**Data**:

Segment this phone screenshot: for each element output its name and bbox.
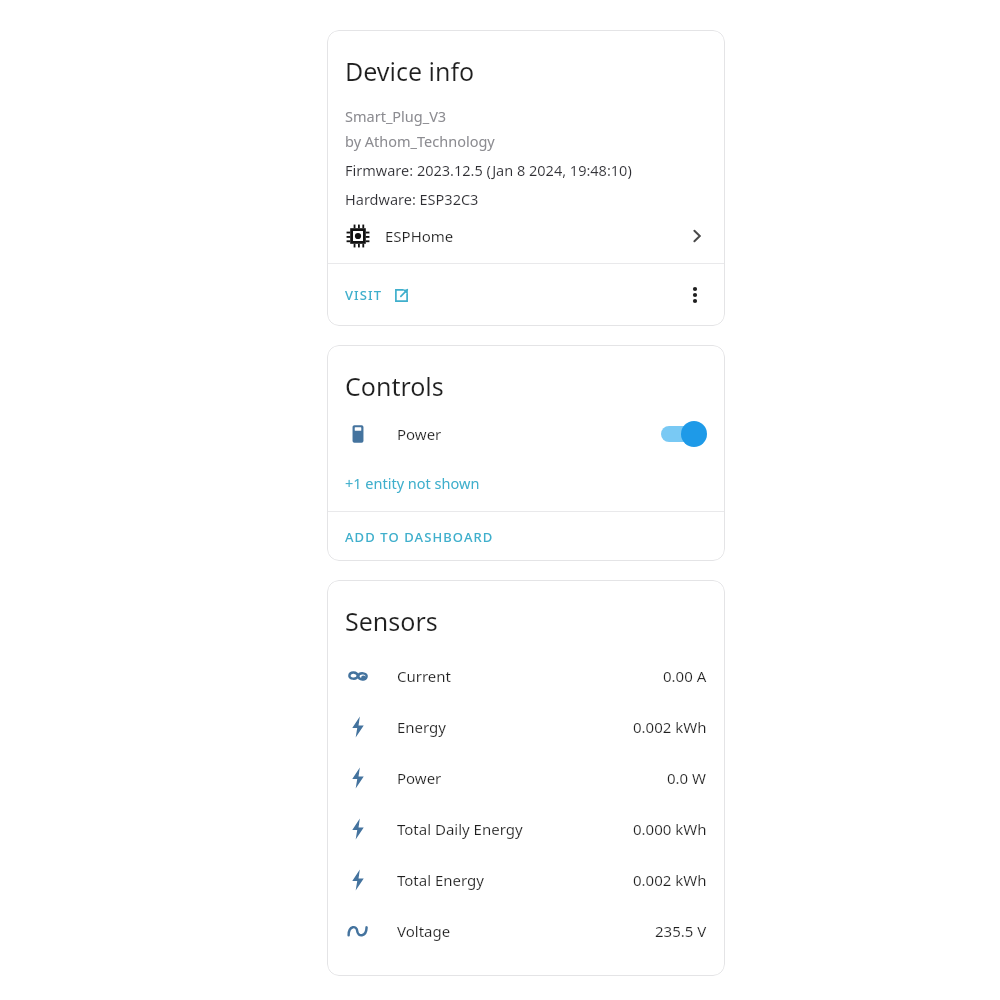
button[interactable]: Energy — [345, 701, 707, 752]
button[interactable]: Voltage — [345, 905, 707, 956]
staticText: Current — [397, 666, 451, 686]
staticText: Power — [397, 424, 442, 444]
staticText: 0.00 A — [663, 666, 707, 686]
button[interactable]: Power — [345, 409, 707, 459]
staticText: Firmware: 2023.12.5 (Jan 8 2024, 19:48:1… — [345, 160, 632, 180]
staticText: Sensors — [345, 604, 438, 638]
button[interactable]: +1 entity not shown — [345, 473, 480, 493]
staticText: by Athom_Technology — [345, 131, 495, 151]
button[interactable]: Power — [345, 752, 707, 803]
staticText: ESPHome — [385, 226, 454, 246]
staticText: ADD TO DASHBOARD — [345, 528, 494, 546]
staticText: Energy — [397, 717, 446, 737]
staticText: 0.0 W — [667, 768, 707, 788]
button[interactable]: Total Energy — [345, 854, 707, 905]
staticText: Total Energy — [397, 870, 484, 890]
staticText: 0.002 kWh — [633, 870, 707, 890]
button[interactable]: Current — [345, 650, 707, 701]
staticText: Total Daily Energy — [397, 819, 523, 839]
staticText: Controls — [345, 369, 444, 403]
button[interactable]: More options — [675, 275, 715, 315]
staticText: Hardware: ESP32C3 — [345, 189, 479, 209]
staticText: Smart_Plug_V3 — [345, 106, 447, 126]
button[interactable]: ADD TO DASHBOARD — [327, 512, 725, 561]
button[interactable]: Power toggle — [661, 421, 707, 447]
staticText: 0.000 kWh — [633, 819, 707, 839]
button[interactable]: VISIT — [337, 278, 418, 312]
staticText: 0.002 kWh — [633, 717, 707, 737]
button[interactable]: Total Daily Energy — [345, 803, 707, 854]
staticText: VISIT — [345, 286, 383, 304]
button[interactable]: ESPHome — [327, 209, 725, 263]
staticText: Voltage — [397, 921, 451, 941]
staticText: Device info — [345, 54, 475, 88]
staticText: 235.5 V — [655, 921, 707, 941]
staticText: Power — [397, 768, 442, 788]
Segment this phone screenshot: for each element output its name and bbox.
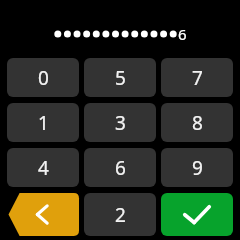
staticText: 8	[192, 110, 203, 136]
button[interactable]: 7	[161, 58, 233, 97]
staticText: 3	[115, 110, 126, 136]
button[interactable]: 1	[7, 103, 79, 142]
staticText: 7	[192, 65, 203, 91]
button[interactable]: 8	[161, 103, 233, 142]
button[interactable]: 2	[84, 193, 156, 236]
button[interactable]: 6	[84, 148, 156, 187]
staticText: 6	[178, 24, 187, 44]
staticText: 0	[38, 65, 49, 91]
staticText: 2	[115, 202, 126, 228]
button[interactable]: 3	[84, 103, 156, 142]
button[interactable]: Confirm	[161, 193, 233, 236]
button[interactable]: 9	[161, 148, 233, 187]
button[interactable]: Backspace	[7, 193, 79, 236]
button[interactable]: 5	[84, 58, 156, 97]
staticText: 5	[115, 65, 126, 91]
button[interactable]: 4	[7, 148, 79, 187]
button[interactable]: 0	[7, 58, 79, 97]
staticText: 1	[38, 110, 49, 136]
staticText: 4	[38, 155, 49, 181]
staticText: 9	[192, 155, 203, 181]
staticText: 6	[115, 155, 126, 181]
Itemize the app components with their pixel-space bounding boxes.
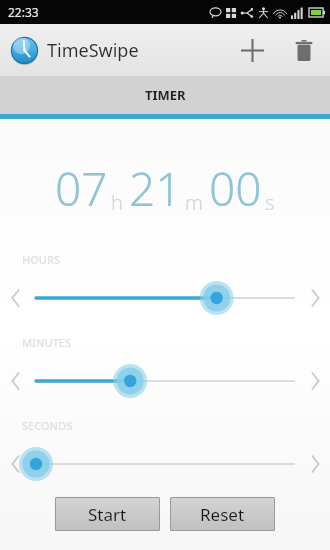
button[interactable]: Start — [55, 497, 160, 531]
staticText: h — [111, 189, 123, 216]
button[interactable]: Increase HOURS — [300, 283, 330, 313]
staticText: TimeSwipe — [47, 38, 139, 63]
button[interactable]: Decrease MINUTES — [0, 366, 30, 396]
staticText: Start — [88, 503, 127, 526]
button[interactable] — [30, 444, 300, 484]
staticText: SECONDS — [22, 418, 73, 433]
staticText: MINUTES — [22, 335, 72, 350]
staticText: s — [265, 189, 275, 216]
button[interactable]: Add — [226, 24, 278, 76]
button[interactable]: Decrease HOURS — [0, 283, 30, 313]
button[interactable]: Increase MINUTES — [300, 366, 330, 396]
staticText: Reset — [200, 503, 245, 526]
button[interactable]: Decrease SECONDS — [0, 449, 30, 479]
staticText: 00 — [209, 157, 262, 220]
button[interactable] — [30, 278, 300, 318]
staticText: 22:33 — [8, 4, 39, 20]
button[interactable]: Delete — [278, 24, 330, 76]
button[interactable]: TIMER — [0, 76, 330, 114]
staticText: HOURS — [22, 252, 60, 267]
button[interactable]: Reset — [170, 497, 275, 531]
button[interactable] — [30, 361, 300, 401]
staticText: TIMER — [145, 86, 186, 104]
staticText: 21 — [129, 157, 182, 220]
staticText: m — [185, 189, 203, 216]
button[interactable]: Increase SECONDS — [300, 449, 330, 479]
staticText: 07 — [55, 157, 108, 220]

**Work instructions**:
Retype the listing exactly. Skip every picture.

**Exercise result**:
Segment this phone screenshot: for each element output its name and bbox.
button[interactable]: Energy — [345, 701, 707, 752]
button[interactable]: Voltage — [345, 905, 707, 956]
staticText: Current — [397, 666, 451, 686]
staticText: Power — [397, 424, 442, 444]
staticText: 0.00 A — [663, 666, 707, 686]
button[interactable]: Power — [345, 409, 707, 459]
staticText: Firmware: 2023.12.5 (Jan 8 2024, 19:48:1… — [345, 160, 632, 180]
staticText: Sensors — [345, 604, 438, 638]
button[interactable]: +1 entity not shown — [345, 473, 480, 493]
staticText: by Athom_Technology — [345, 131, 495, 151]
button[interactable]: Power — [345, 752, 707, 803]
staticText: ESPHome — [385, 226, 454, 246]
staticText: ADD TO DASHBOARD — [345, 528, 494, 546]
staticText: Energy — [397, 717, 446, 737]
staticText: 0.0 W — [667, 768, 707, 788]
button[interactable]: Total Energy — [345, 854, 707, 905]
staticText: Total Energy — [397, 870, 484, 890]
staticText: 0.002 kWh — [633, 870, 707, 890]
button[interactable]: Current — [345, 650, 707, 701]
staticText: Total Daily Energy — [397, 819, 523, 839]
staticText: Controls — [345, 369, 444, 403]
button[interactable]: More options — [675, 275, 715, 315]
staticText: Hardware: ESP32C3 — [345, 189, 479, 209]
staticText: Smart_Plug_V3 — [345, 106, 447, 126]
button[interactable]: ADD TO DASHBOARD — [327, 512, 725, 561]
button[interactable]: Power toggle — [661, 421, 707, 447]
staticText: 0.000 kWh — [633, 819, 707, 839]
button[interactable]: VISIT — [337, 278, 418, 312]
staticText: 0.002 kWh — [633, 717, 707, 737]
button[interactable]: Total Daily Energy — [345, 803, 707, 854]
staticText: VISIT — [345, 286, 383, 304]
button[interactable]: ESPHome — [327, 209, 725, 263]
staticText: Voltage — [397, 921, 451, 941]
staticText: Device info — [345, 54, 475, 88]
staticText: 235.5 V — [655, 921, 707, 941]
staticText: Power — [397, 768, 442, 788]
Segment this phone screenshot: for each element output its name and bbox.
staticText: 8	[192, 110, 203, 136]
button[interactable]: 7	[161, 58, 233, 97]
staticText: 3	[115, 110, 126, 136]
button[interactable]: 1	[7, 103, 79, 142]
staticText: 7	[192, 65, 203, 91]
button[interactable]: 8	[161, 103, 233, 142]
button[interactable]: 2	[84, 193, 156, 236]
button[interactable]: 6	[84, 148, 156, 187]
staticText: 6	[178, 24, 187, 44]
staticText: 0	[38, 65, 49, 91]
staticText: 2	[115, 202, 126, 228]
button[interactable]: 3	[84, 103, 156, 142]
button[interactable]: Confirm	[161, 193, 233, 236]
button[interactable]: 9	[161, 148, 233, 187]
button[interactable]: Backspace	[7, 193, 79, 236]
button[interactable]: 5	[84, 58, 156, 97]
staticText: 5	[115, 65, 126, 91]
button[interactable]: 4	[7, 148, 79, 187]
button[interactable]: 0	[7, 58, 79, 97]
staticText: 1	[38, 110, 49, 136]
staticText: 4	[38, 155, 49, 181]
staticText: 9	[192, 155, 203, 181]
staticText: 6	[115, 155, 126, 181]
Itemize the app components with their pixel-space bounding boxes.
button[interactable]: Start — [55, 497, 160, 531]
staticText: h — [111, 189, 123, 216]
button[interactable]: Increase HOURS — [300, 283, 330, 313]
staticText: TimeSwipe — [47, 38, 139, 63]
button[interactable]: Decrease MINUTES — [0, 366, 30, 396]
staticText: Start — [88, 503, 127, 526]
button[interactable] — [30, 444, 300, 484]
staticText: SECONDS — [22, 418, 73, 433]
staticText: MINUTES — [22, 335, 72, 350]
staticText: s — [265, 189, 275, 216]
button[interactable]: Add — [226, 24, 278, 76]
button[interactable]: Decrease HOURS — [0, 283, 30, 313]
button[interactable]: Increase MINUTES — [300, 366, 330, 396]
staticText: Reset — [200, 503, 245, 526]
button[interactable]: Decrease SECONDS — [0, 449, 30, 479]
staticText: 00 — [209, 157, 262, 220]
button[interactable] — [30, 278, 300, 318]
staticText: 22:33 — [8, 4, 39, 20]
button[interactable]: Delete — [278, 24, 330, 76]
button[interactable]: TIMER — [0, 76, 330, 114]
staticText: HOURS — [22, 252, 60, 267]
button[interactable]: Reset — [170, 497, 275, 531]
button[interactable] — [30, 361, 300, 401]
staticText: TIMER — [145, 86, 186, 104]
staticText: 21 — [129, 157, 182, 220]
staticText: m — [185, 189, 203, 216]
button[interactable]: Increase SECONDS — [300, 449, 330, 479]
staticText: 07 — [55, 157, 108, 220]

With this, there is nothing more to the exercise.